BEGIN GIVEN ENTRIES

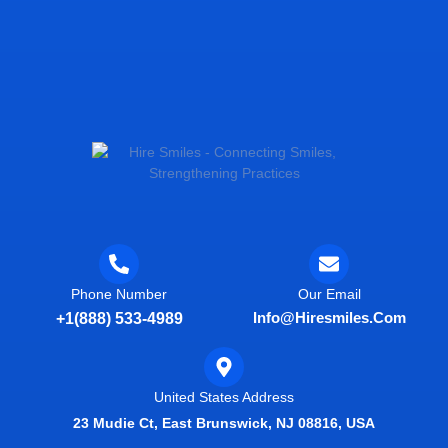
Phone Number
Our Email
Info@hiresmiles.com
+1(888) 533-4989
United States Address
23 Mudie Ct, East Brunswick, NJ 08816, USA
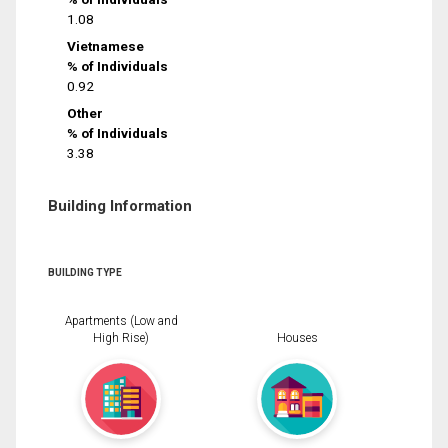
1.08
Vietnamese
% of Individuals
0.92
Other
% of Individuals
3.38
Building Information
BUILDING TYPE
Apartments (Low and
High Rise)
Houses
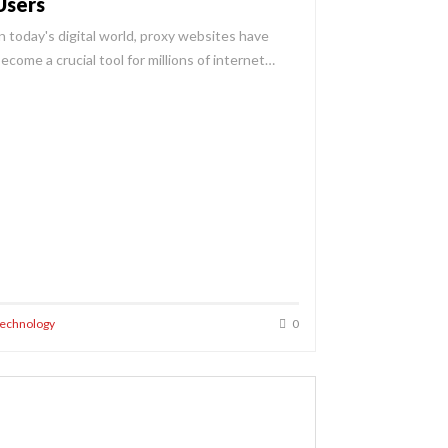
Users
n today's digital world, proxy websites have
ecome a crucial tool for millions of internet…
echnology
0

END GIVEN ENTRIES

WORK REQUEST:
In the copy, include each entry exactly as written and none of the pictures.

WRITTEN REPLY:
Phone Number
Our Email
Info@hiresmiles.com
+1(888) 533-4989
United States Address
23 Mudie Ct, East Brunswick, NJ 08816, USA
1.08
Vietnamese
% of Individuals
0.92
Other
% of Individuals
3.38
Building Information
BUILDING TYPE
Apartments (Low and
High Rise)
Houses
Users
n today's digital world, proxy websites have
ecome a crucial tool for millions of internet…
echnology
0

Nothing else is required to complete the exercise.